== Segment start ==

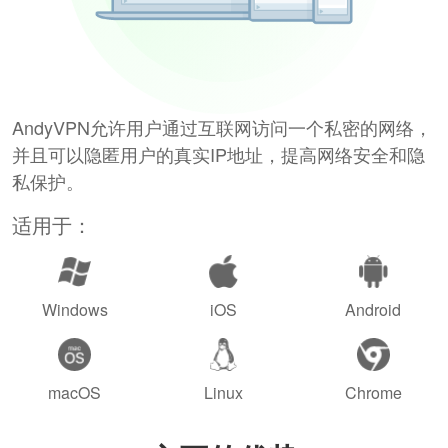
AndyVPN允许用户通过互联网访问一个私密的网络，
并且可以隐匿用户的真实IP地址，提高网络安全和隐
私保护。
适用于：
Windows
iOS
Android
macOS
Linux
Chrome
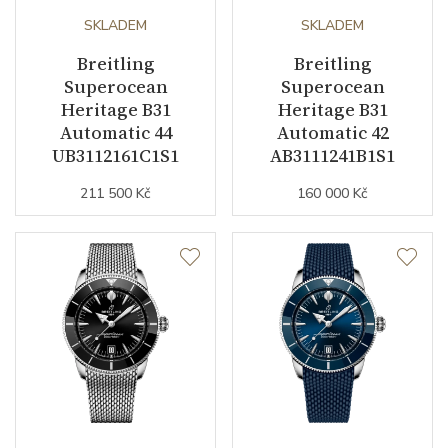
Váha (g)
82.86
SKLADEM
SKLADEM
Modelová řada
Superocean Heritage
Breitling
Breitling
Superocean
Superocean
Heritage B31
Heritage B31
Automatic 44
Automatic 42
UB3112161C1S1
AB3111241B1S1
211 500 Kč
160 000 Kč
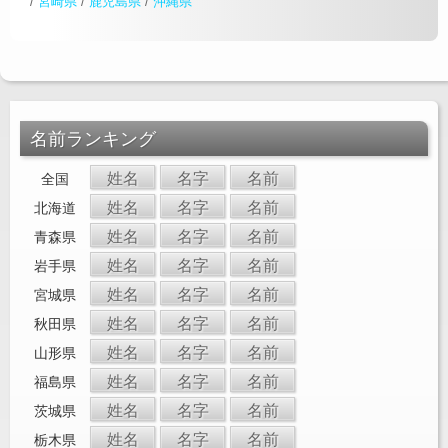
/
宮崎県
/
鹿児島県
/
沖縄県
名前ランキング
姓名
名字
名前
全国
姓名
名字
名前
北海道
姓名
名字
名前
青森県
姓名
名字
名前
岩手県
姓名
名字
名前
宮城県
姓名
名字
名前
秋田県
姓名
名字
名前
山形県
姓名
名字
名前
福島県
姓名
名字
名前
茨城県
姓名
名字
名前
栃木県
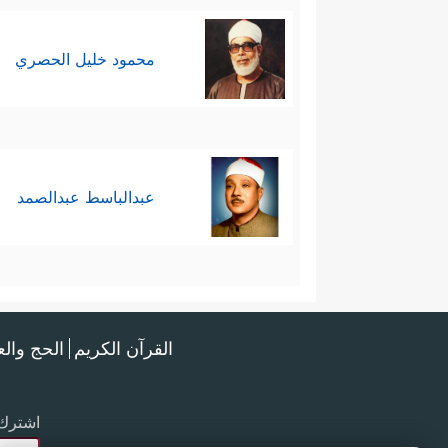
محمود خليل الحصري
عبدالباسط عبدالصمد
القرآن الكريم
الحج وال
اشترك 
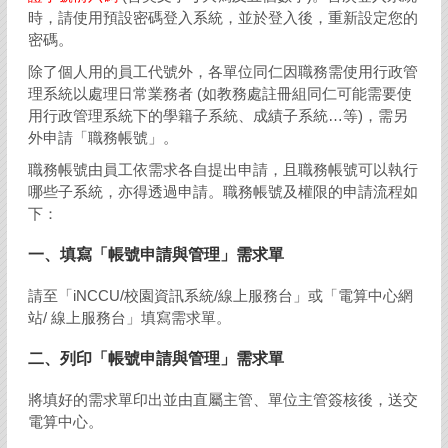
時，請使用預設密碼登入系統，並於登入後，重新設定您的
密碼。
除了個人用的員工代號外，各單位同仁因職務需使用行政管
理系統以處理日常業務者 (如教務處註冊組同仁可能需要使
用行政管理系統下的學籍子系統、成績子系統…等)，需另
外申請「職務帳號」。
職務帳號由員工依需求各自提出申請，且職務帳號可以執行
哪些子系統，亦得透過申請。職務帳號及權限的申請流程如
下：
一、填寫「帳號申請與管理」需求單
請至「iNCCU/校園資訊系統/線上服務台」或「電算中心網
站/ 線上服務台」填寫需求單。
二、列印「帳號申請與管理」需求單
將填好的需求單印出並由直屬主管、單位主管簽核後，送交
電算中心。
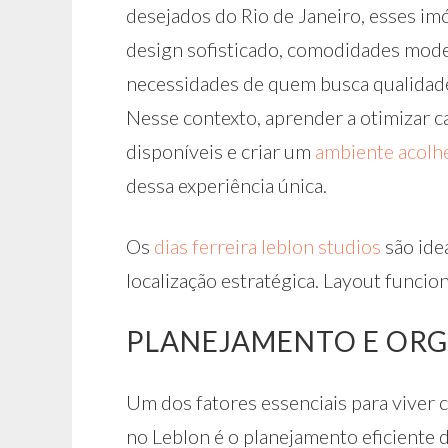
desejados do Rio de Janeiro, esses i
design sofisticado, comodidades mode
necessidades de quem busca qualidade
Nesse contexto, aprender a otimizar c
disponíveis e criar um
ambiente acolh
dessa experiência única.
Os
dias ferreira leblon studios
são ide
localização estratégica. Layout funci
PLANEJAMENTO E ORG
Um dos fatores essenciais para viver
no Leblon é o planejamento eficiente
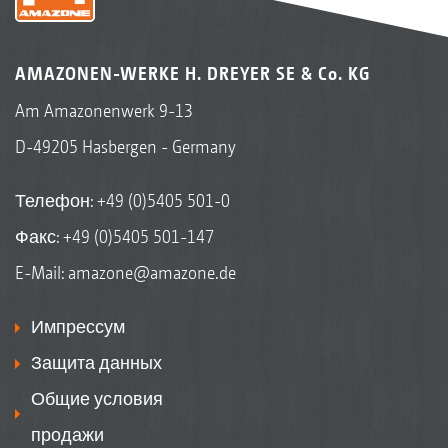
AMAZONEN-WERKE H. DREYER SE & Co. KG
Am Amazonenwerk 9-13
D-49205 Hasbergen - Germany
Телефон:
+49 (0)5405 501-0
Факс: +49 (0)5405 501-147
E-Mail:
amazone@amazone.de
Импрессум
Защита данных
Общие условия
продажи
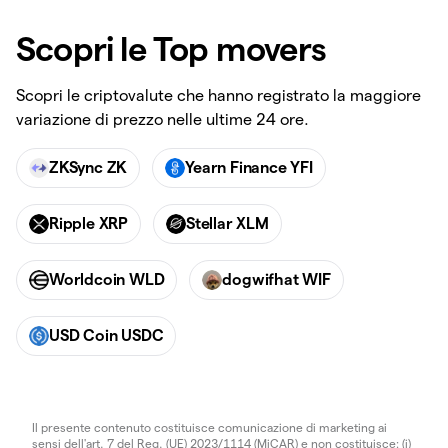
Scopri le Top movers
Scopri le criptovalute che hanno registrato la maggiore
variazione di prezzo nelle ultime 24 ore.
ZKSync ZK
Yearn Finance YFI
Ripple XRP
Stellar XLM
Worldcoin WLD
dogwifhat WIF
USD Coin USDC
Il presente contenuto costituisce comunicazione di marketing ai
sensi dell'art. 7 del Reg. (UE) 2023/1114 (MiCAR) e non costituisce: (i)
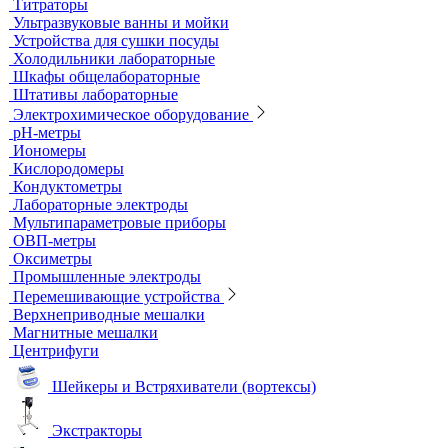
Титраторы
Ультразвуковые ванны и мойки
Устройства для сушки посуды
Холодильники лабораторные
Шкафы общелабораторные
Штативы лабораторные
Электрохимическое оборудование
pH-метры
Иономеры
Кислородомеры
Кондуктометры
Лабораторные электроды
Мультипараметровые приборы
ОВП-метры
Оксиметры
Промышленные электроды
Перемешивающие устройства
Верхнеприводные мешалки
Магнитные мешалки
Центрифуги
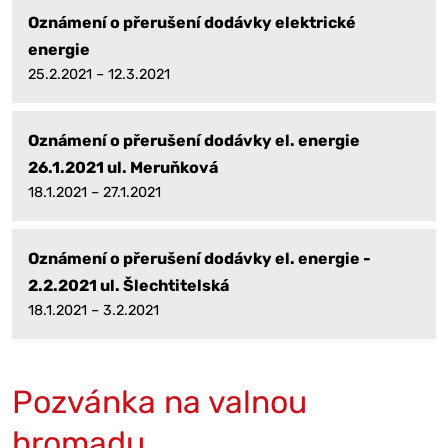
Oznámení o přerušení dodávky elektrické
energie
25.2.2021 – 12.3.2021
Oznámení o přerušení dodávky el. energie
26.1.2021 ul. Meruňková
18.1.2021 – 27.1.2021
Oznámení o přerušení dodávky el. energie -
2.2.2021 ul. Šlechtitelská
18.1.2021 – 3.2.2021
Pozvánka na valnou
hromadu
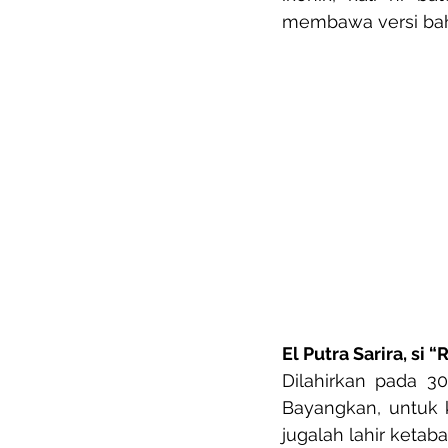
membawa versi bah
El Putra Sarira, si 
Dilahirkan pada 30
Bayangkan, untuk k
jugalah lahir ketab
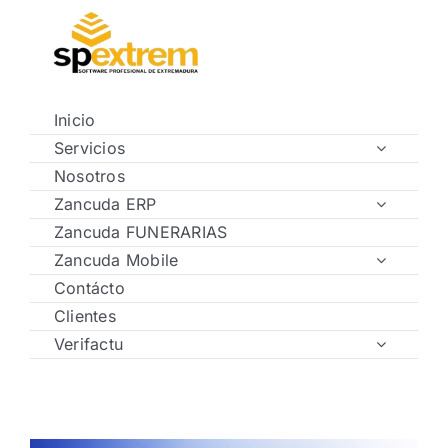
Saltar
al
contenido
Inicio
Servicios
Nosotros
Zancuda ERP
Zancuda FUNERARIAS
Zancuda Mobile
Contácto
Clientes
Verifactu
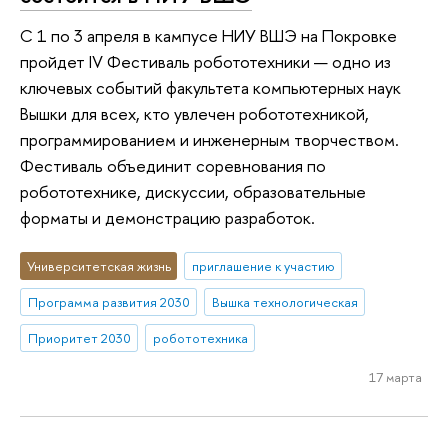
С 1 по 3 апреля в кампусе НИУ ВШЭ на Покровке
пройдет IV Фестиваль робототехники — одно из
ключевых событий факультета компьютерных наук
Вышки для всех, кто увлечен робототехникой,
программированием и инженерным творчеством.
Фестиваль объединит соревнования по
робототехнике, дискуссии, образовательные
форматы и демонстрацию разработок.
Университетская жизнь
приглашение к участию
Программа развития 2030
Вышка технологическая
Приоритет 2030
робототехника
17 марта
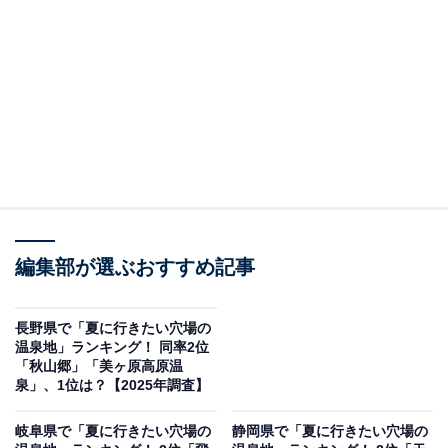
編集部が選ぶおすすめ記事
長野県で「夏に行きたい穴場の
温泉地」ランキング！ 同率2位
「秋山郷」「美ヶ原高原温
泉」、1位は？【2025年調査】
岐阜県で「夏に行きたい穴場の
静岡県で「夏に行きたい穴場の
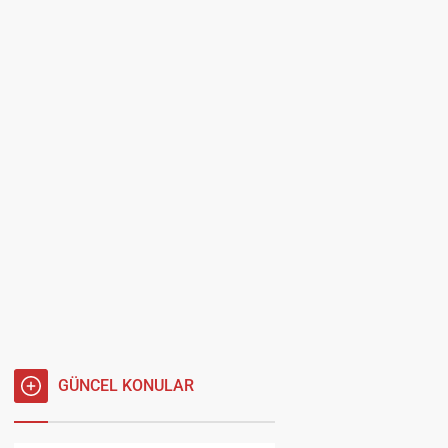
GÜNCEL KONULAR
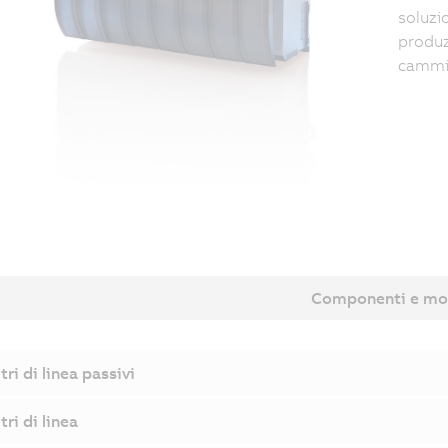
soluzi
produz
cammin
Componenti e mo
ltri di linea passivi
ltri di linea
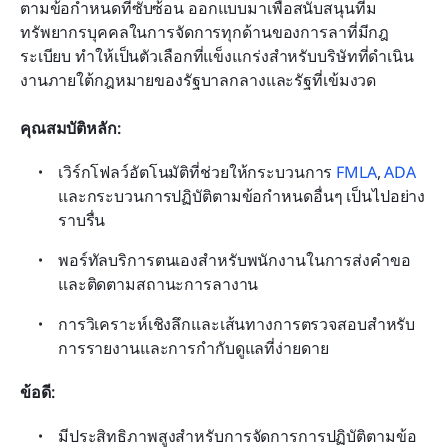
ตามข้อกำหนดที่ซับซ้อน ออกแบบมาเพื่อสนับสนุนทีม
ทรัพยากรบุคคลในการจัดการทุกด้านของการลาที่มีกฎ
ระเบียบ ทำให้เป็นตัวเลือกที่แข็งแกร่งสำหรับบริษัทที่ดำเนิน
งานภายใต้กฎหมายของรัฐบาลกลางและรัฐที่เข้มงวด
คุณสมบัติหลัก:
เวิร์กโฟลว์อัตโนมัติที่ช่วยให้กระบวนการ 
FMLA
, 
ADA
และกระบวนการปฏิบัติตามข้อกำหนดอื่นๆ เป็นไปอย่าง
ราบรื่น
พอร์ทัลบริการตนเองสำหรับพนักงานในการส่งคำขอ
และติดตามสถานะการลางาน
การวิเคราะห์เชิงลึกและเส้นทางการตรวจสอบสำหรับ
การรายงานและการกำกับดูแลที่ง่ายดาย
ข้อดี:
มีประสิทธิภาพสูงสำหรับการจัดการการปฏิบัติตามข้อ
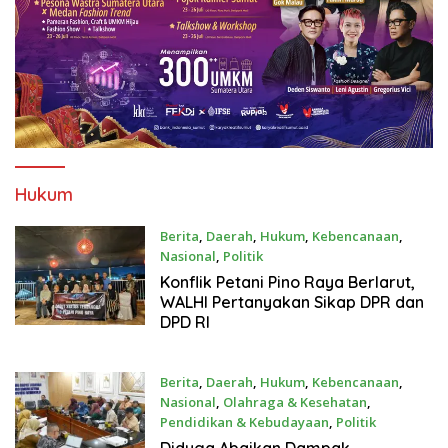
Hukum
Berita
,
Daerah
,
Hukum
,
Kebencanaan
,
Nasional
,
Politik
24 Juni 2026
Konflik Petani Pino Raya Berlarut,
WALHI Pertanyakan Sikap DPR dan
DPD RI
Berita
,
Daerah
,
Hukum
,
Kebencanaan
,
Nasional
,
Olahraga & Kesehatan
,
Pendidikan & Kebudayaan
,
Politik
23 Juni 2026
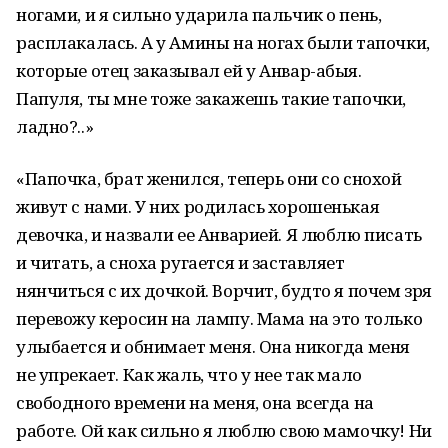
ногами, и я сильно ударила пальчик о пень,
расплакалась. А у Амины на ногах были тапочки,
которые отец заказывал ей у Анвар-абыя.
Папуля, ты мне тоже закажешь такие тапочки,
ладно?..»
«Папочка, брат женился, теперь они со снохой
живут с нами. У них родилась хорошенькая
девочка, и назвали ее Анварией. Я люблю писать
и читать, а сноха ругается и заставляет
нянчиться с их дочкой. Ворчит, будто я почем зря
перевожу керосин на лампу. Мама на это только
улыбается и обнимает меня. Она никогда меня
не упрекает. Как жаль, что у нее так мало
свободного времени на меня, она всегда на
работе. Ой как сильно я люблю свою мамочку! Ни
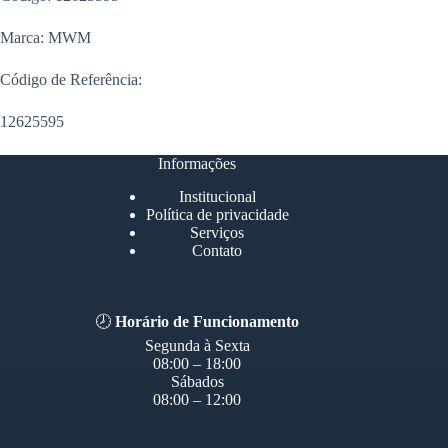
Marca: MWM
Código de Referência:
12625595
Informações
Institucional
Política de privacidade
Serviços
Contato
🕗
Horário de Funcionamento
Segunda à Sexta
08:00 – 18:00
Sábados
08:00 – 12:00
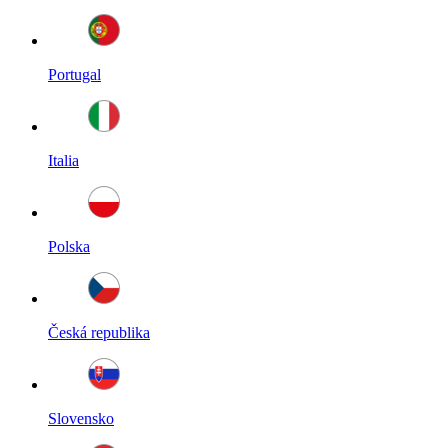
Portugal
Italia
Polska
Česká republika
Slovensko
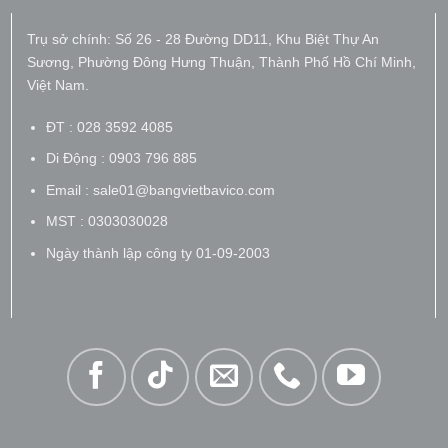
Trụ sở chính: Số 26 - 28 Đường DD11, Khu Biệt Thự An
Sương, Phường Đông Hưng Thuận, Thành Phố Hồ Chí Minh,
Việt Nam.
ĐT : 028 3592 4085
Di Động : 0903 796 885
Email : sale01@bangvietbavico.com
MST : 0303030028
Ngày thành lập công ty 01-09-2003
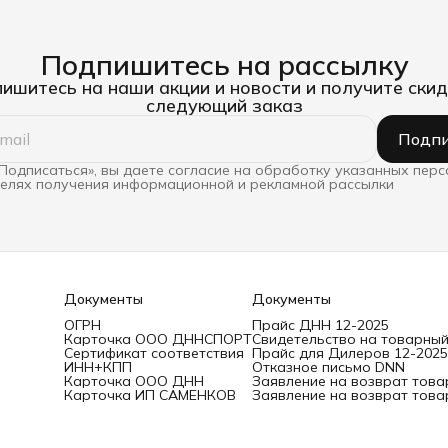
Подпишитесь на рассылку
ишитесь на наши акции и новости и получите скид
следующий заказ
Подпи
Подписаться», вы даете согласие на обработку указанных пер
целях получения информационной и рекламной рассылки
Документы
Документы
ОГРН
Прайс ДНН 12-2025
Карточка ООО ДННСПОРТ
Свидетельство на товарный
Сертификат соответствия
Прайс для Дилеров 12-2025
ИНН+КПП
Отказное письмо DNN
Карточка ООО ДНН
Заявление на возврат това
Карточка ИП САМЕНКОВ
Заявление на возврат това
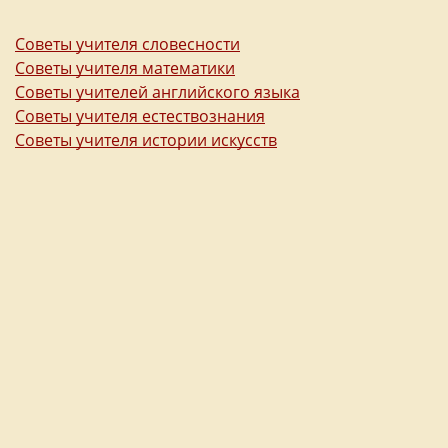
Советы учителя словесности
Советы учителя математики
Советы учителей английского языка
Советы учителя естествознания
Советы учителя истории искусств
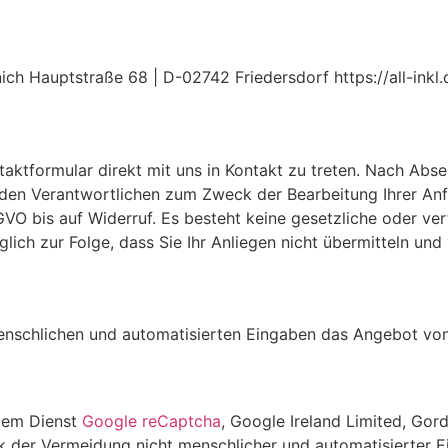
h Hauptstraße 68 | D-02742 Friedersdorf https://all-ink
taktformular direkt mit uns in Kontakt zu treten. Nach Abs
en Verantwortlichen zum Zweck der Bearbeitung Ihrer Anf
SGVO bis auf Widerruf. Es besteht keine gesetzliche oder ver
lich zur Folge, dass Sie Ihr Anliegen nicht übermitteln und
enschlichen und automatisierten Eingaben das Angebot von 
 dem Dienst
Google reCaptcha
, Google Ireland Limited, Gor
der Vermeidung nicht menschlicher und automatisierter E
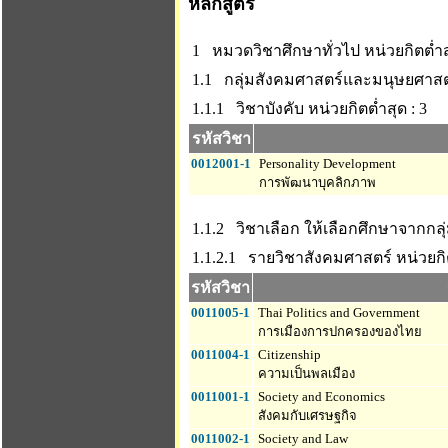
หลักสูตร
1 หมวดวิชาศึกษาทั่วไป
หน่วยกิตต่ำส
1.1 กลุ่มสังคมศาสตร์และมนุษยศาสต
1.1.1 วิชาบังคับ
หน่วยกิตต่ำสุด : 3
รหัสวิชา
0012001-1
Personality Development
การพัฒนาบุคลิกภาพ
1.1.2 วิชาเลือก ให้เลือกศึกษาจากกล
1.1.2.1 รายวิชาสังคมศาสตร์
หน่วยกิต
รหัสวิชา
0011005-1
Thai Politics and Government
การเมืองการปกครองของไทย
0011004-1
Citizenship
ความเป็นพลเมือง
0011001-1
Society and Economics
สังคมกับเศรษฐกิจ
0011002-1
Society and Law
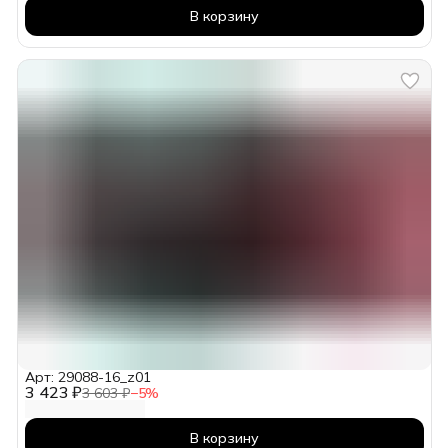
В корзину
Арт: 29088-16_z01
3 423 ₽
3 603 ₽
−
5
%
В корзину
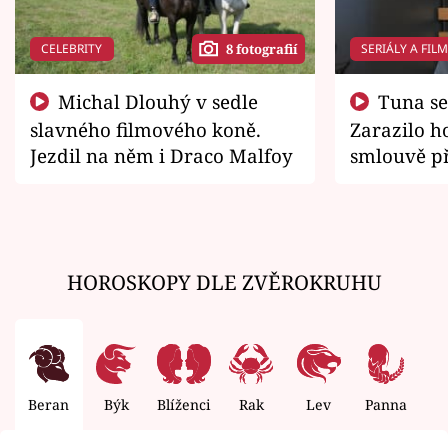
CELEBRITY
SERIÁLY A FIL
8 fotografií
Michal Dlouhý v sedle
Tuna se chtěl vrátit domů.
slavného filmového koně.
Zarazilo ho
Jezdil na něm i Draco Malfoy
smlouvě př
zemřít
HOROSKOPY DLE ZVĚROKRUHU
Beran
Býk
Blíženci
Rak
Lev
Panna
V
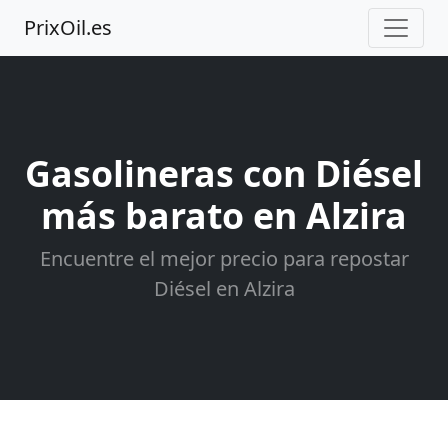
PrixOil.es
Gasolineras con Diésel
más barato en Alzira
Encuentre el mejor precio para repostar
Diésel en Alzira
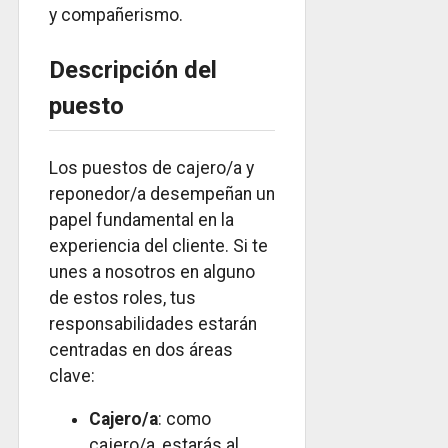
y compañerismo.
Descripción del
puesto
Los puestos de cajero/a y
reponedor/a desempeñan un
papel fundamental en la
experiencia del cliente. Si te
unes a nosotros en alguno
de estos roles, tus
responsabilidades estarán
centradas en dos áreas
clave:
Cajero/a
: como
cajero/a, estarás al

== Segment end ==

* Activity: Your answer should be every line from the material above in which the word "Alzira" appears.

* Answer space:
más barato en Alzira
Diésel en Alzira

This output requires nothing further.